Oh mother my mouth is full of stars
As cartridges in the tray
My blood is a twin-branched scarlet tree
And it runs all runs away.
Oh ‘Cooks to the galley’ is sounded off
And the lads are down in the mess
But I lie down by the forrard gun
With a bullet in my breast.
Don’t send me a parcel at Christmas time
Of socks and nutty and wine
And don’t depend on a long weekend
By the Great Western Railway line.
Farewell, Aggie Weston, the Barracks at Guz,
Hang my tiddley suit on the door.
I’m sewn up neat in a canvas sheet
And I shan’t be home no more.
[HMS Glory, 1945]
This is an appropriate poem for Remembrance Day.
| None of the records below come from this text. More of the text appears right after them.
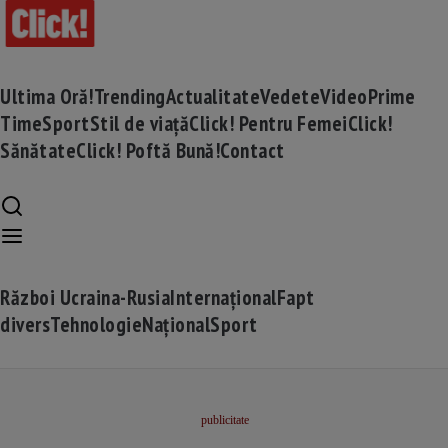
Ultima Oră!
Trending
Actualitate
Vedete
Video
Prime
Time
Sport
Stil de viață
Click! Pentru Femei
Click!
Sănătate
Click! Poftă Bună!
Contact
Război Ucraina-Rusia
Internațional
Fapt
divers
Tehnologie
Național
Sport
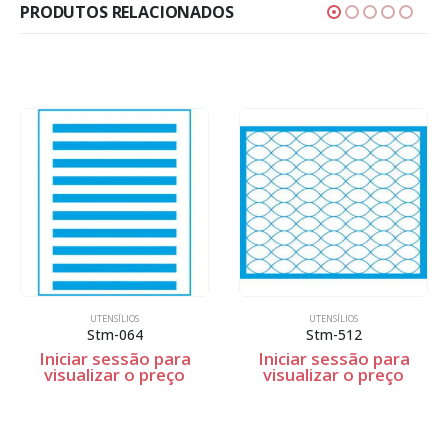
PRODUTOS RELACIONADOS
UTENSÍLIOS
UTENSÍLIOS
Stm-064
Stm-512
Iniciar sessão para
Iniciar sessão para
visualizar o preço
visualizar o preço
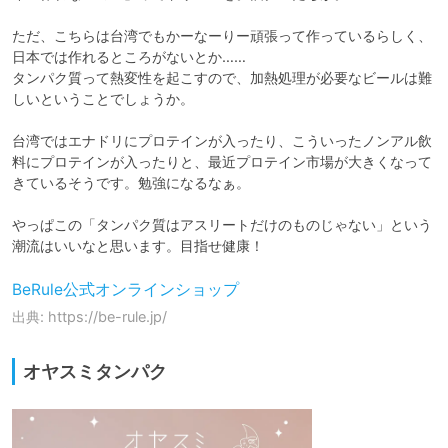
ただ、こちらは台湾でもかーなーりー頑張って作っているらしく、
日本では作れるところがないとか……

タンパク質って熱変性を起こすので、加熱処理が必要なビールは難
しいということでしょうか。

台湾ではエナドリにプロテインが入ったり、こういったノンアル飲
料にプロテインが入ったりと、最近プロテイン市場が大きくなって
きているそうです。勉強になるなぁ。

やっぱこの「タンパク質はアスリートだけのものじゃない」という
潮流はいいなと思います。目指せ健康！
BeRule公式オンラインショップ
出典: https://be-rule.jp/
オヤスミタンパク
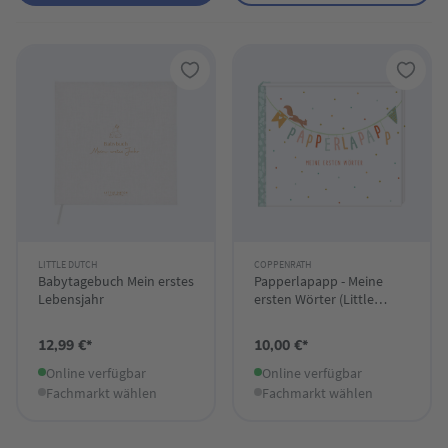
LITTLE DUTCH
COPPENRATH
Babytagebuch Mein erstes
Papperlapapp - Meine
Lebensjahr
ersten Wörter (Little
Wonder)
12,99 €*
10,00 €*
Online verfügbar
Online verfügbar
Fachmarkt wählen
Fachmarkt wählen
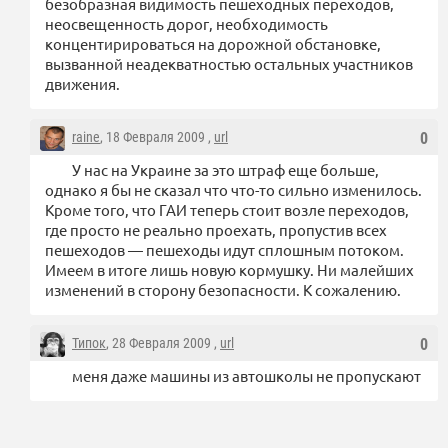
безобразная видимость пешеходных переходов,
неосвещенность дорог, необходимость
концентирироваться на дорожной обстановке,
вызванной неадекватностью остальных участников
движения.
raine
, 18 Февраля 2009 ,
url
0
У нас на Украине за это штраф еще больше,
однако я бы не сказал что что-то сильно изменилось.
Кроме того, что ГАИ теперь стоит возле переходов,
где просто не реально проехать, пропустив всех
пешеходов — пешеходы идут сплошным потоком.
Имеем в итоге лишь новую кормушку. Ни малейших
изменений в сторону безопасности. К сожалению.
Типок
, 28 Февраля 2009 ,
url
0
меня даже машины из автошколы не пропускают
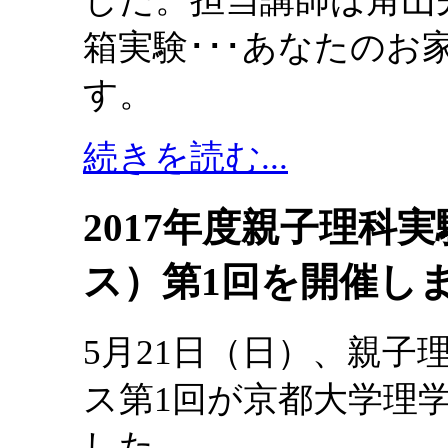
した。担当講師は角山
箱実験･･･あなたの
す。
続きを読む...
2017年度親子理科
ス）第1回を開催し
5月21日（日）、親子
ス第1回が京都大学理
した。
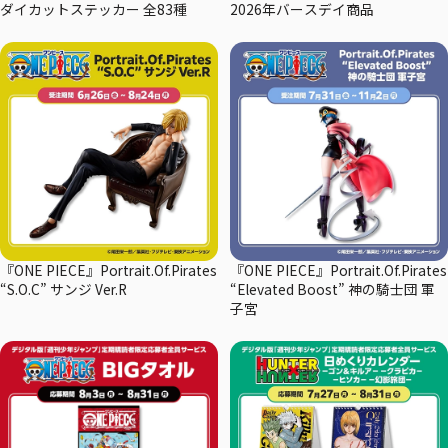
ダイカットステッカー 全83種
2026年バースデイ商品
『ONE PIECE』Portrait.Of.Pirates
『ONE PIECE』Portrait.Of.Pirates
“S.O.C” サンジ Ver.R
“Elevated Boost” 神の騎士団 軍
子宮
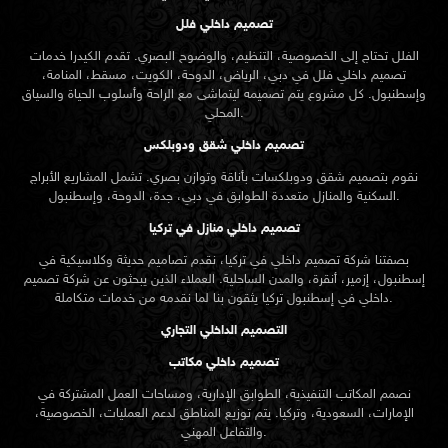
تصميم داخلي فلل
الفلل تحتاج إلى الخصوصية، التنظيم، والوضوح البصري. تقدم الكيدرا خدمات
تصميم داخلي فلل في دبي، الرياض، الدوحة، الكويت، مسقط، المنامة،
وإسطنبول. كل مشروع يتم تصميمه ليتماشى مع الراحة وأسلوب الحياة والسياق
المحلي.
تصميم داخلي شقق ودوبلكس
نقوم بتصميم شقق ودوبلكسات بأناقة وتوازن بصري. تشمل المشاريع الأبراج
السكنية والمنازل متعددة الطوابق في دبي، جدة، الدوحة، وإسطنبول.
تصميم داخلي منازل في تركيا
بصفتنا شركة تصميم داخلي في تركيا، نقدم تصاميم حديثة وكلاسيكية في
إسطنبول، إزمير، أنقرة، والمدن الساحلية. العملاء الذين يبحثون عن
شركة تصميم
تركيا يثقون بنا لما نقدمه من خدمات متكاملة.
داخلي في إسطنبول
التصميم الداخلي التجاري
تصميم داخلي مكاتب
نصمم المكاتب التنفيذية، الطوابق الإدارية، ومساحات العمل المشتركة في
الإمارات، السعودية، وتركيا. يتم توزيع المناطق لدعم العمليات، الخصوصية،
والتفاعل المهني.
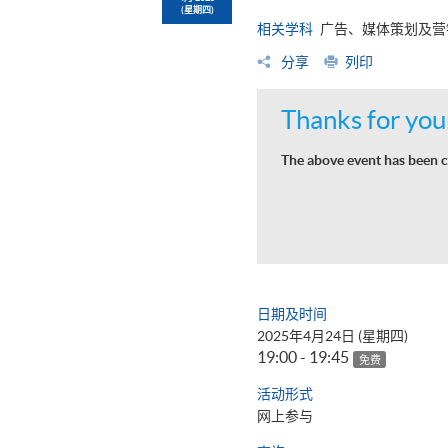
(星期四)
相关学科
广告、媒体策划及营
分享
列印
Thanks for your
The above event has been c
日期及时间
2025年4月24日 (星期四)
19:00 - 19:45
免费
活动形式
网上参与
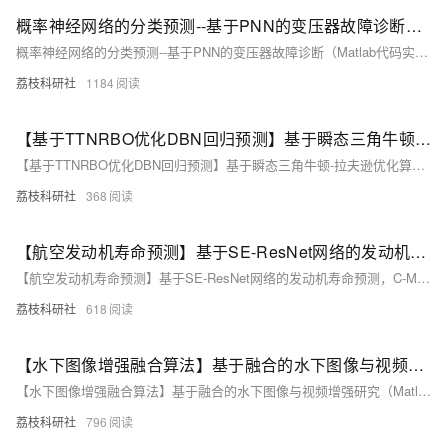
概率神经网络的分类预测--基于PNN的变压器故障诊断（Matlab代码实现）
概率神经网络的分类预测--基于PNN的变压器故障诊断（Matlab代码实现）
荔枝科研社
1184
【基于TTNRBO优化DBN回归预测】基于瞬态三角牛顿-拉夫逊优化算法（TTNRBO）优化深度信念网络（DBN）数据回归预测研究（Matlab代码实现）
【基于TTNRBO优化DBN回归预测】基于瞬态三角牛顿-拉夫逊优化算法（TTNRBO）优化深度信念网络（DBN）数据回归预测研究（Matlab代码实现）
荔枝科研社
368
【航空发动机寿命预测】基于SE-ResNet网络的发动机寿命预测，C-MAPSS航空发动机寿命预测研究（Matlab代码实现）
【航空发动机寿命预测】基于SE-ResNet网络的发动机寿命预测，C-MAPSS航空发动机寿命预测研究（Matlab代码实现）
荔枝科研社
618
【水下图像增强融合算法】基于融合的水下图像与视频增强研究（Matlab代码实现）
【水下图像增强融合算法】基于融合的水下图像与视频增强研究（Matlab代码实现）
荔枝科研社
796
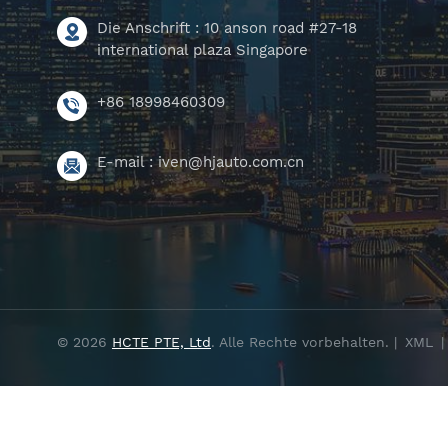
Die Anschrift : 10 anson road #27-18
international plaza Singapore
+86 18998460309
E-mail :
iven@hjauto.com.cn
© 2026
HCTE PTE, Ltd
. Alle Rechte vorbehalten. |
XML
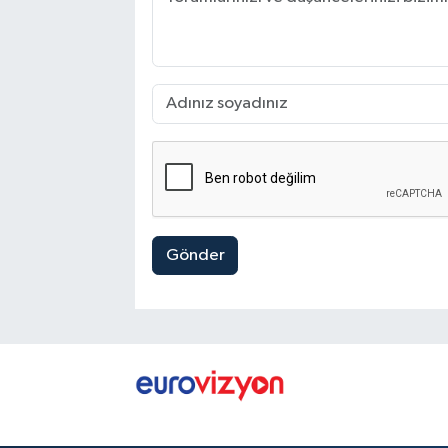
Gönder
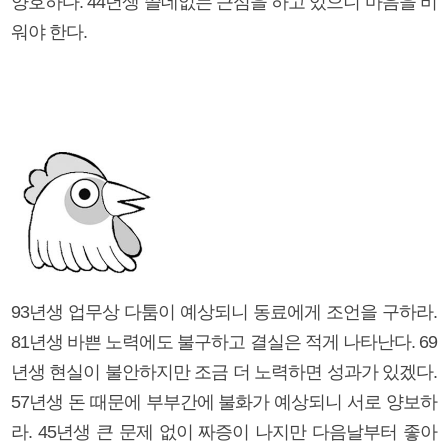
양호하다. 44년생 쓸데없는 근심을 하고 있으니 마음을 비
워야 한다.
93년생 업무상 다툼이 예상되니 동료에게 조언을 구하라.
81년생 바쁜 노력에도 불구하고 결실은 적게 나타난다. 69
년생 현실이 불안하지만 조금 더 노력하면 성과가 있겠다.
57년생 돈 때문에 부부간에 불화가 예상되니 서로 양보하
라. 45년생 큰 문제 없이 짜증이 나지만 다음날부터 좋아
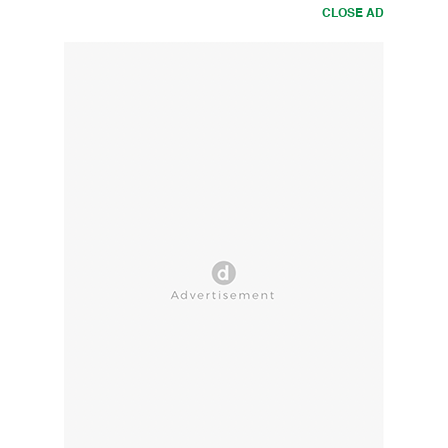
CLOSE AD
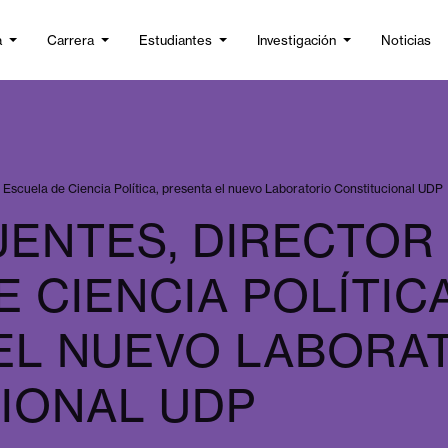
a
Carrera
Estudiantes
Investigación
Noticias
a Escuela de Ciencia Política, presenta el nuevo Laboratorio Constitucional UDP
UENTES, DIRECTOR 
 CIENCIA POLÍTICA
EL NUEVO LABORA
IONAL UDP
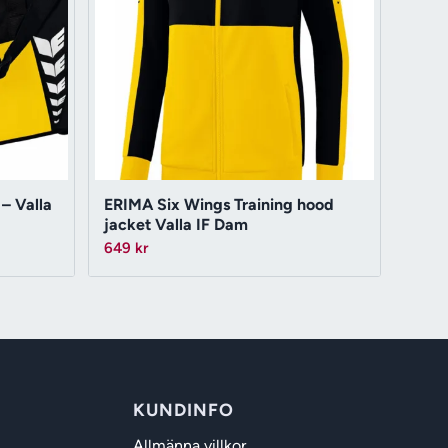
– Valla
ERIMA Six Wings Training hood
jacket Valla IF Dam
649
kr
KUNDINFO
Allmänna villkor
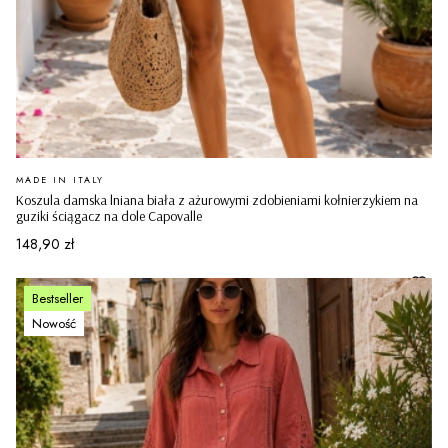
PRODUCENT
MADE IN ITALY
Koszula damska lniana biała z ażurowymi zdobieniami kołnierzykiem na
guziki ściągacz na dole Capovalle
Cena
148,90 zł
Bestseller
Nowość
Charles Causley (1917– 2003) was a Cornishman, born and bred, and apart from his years in the navy during the second world war, spent most of his life working there as an English teacher, writing poetry in his spare time.
He was unusual among poets of the world wars in that he served in the ranks, rather than as an officer. The Song of the Dying Gunner AA1 appeared in his first collection in 1951 and a line from the poem gives the book its title, Farewell, Aggie Weston. The poem can be seen as a more modern version of Kipling’s Barrack Room Ballads. It is also an interesting contrast to Henry Newbolt’s heroic naval ballads.
The “AA 1” in the title tells us that the speaker is an anti-aircraft gunner, first class. In the last verse, “Aggie Weston” refers to the sailors’ hostels founded by Dame Agnes Weston, “Guz” was Plymouth and a “tiddley suit” was a seaman’s best uniform, kept for shore leave.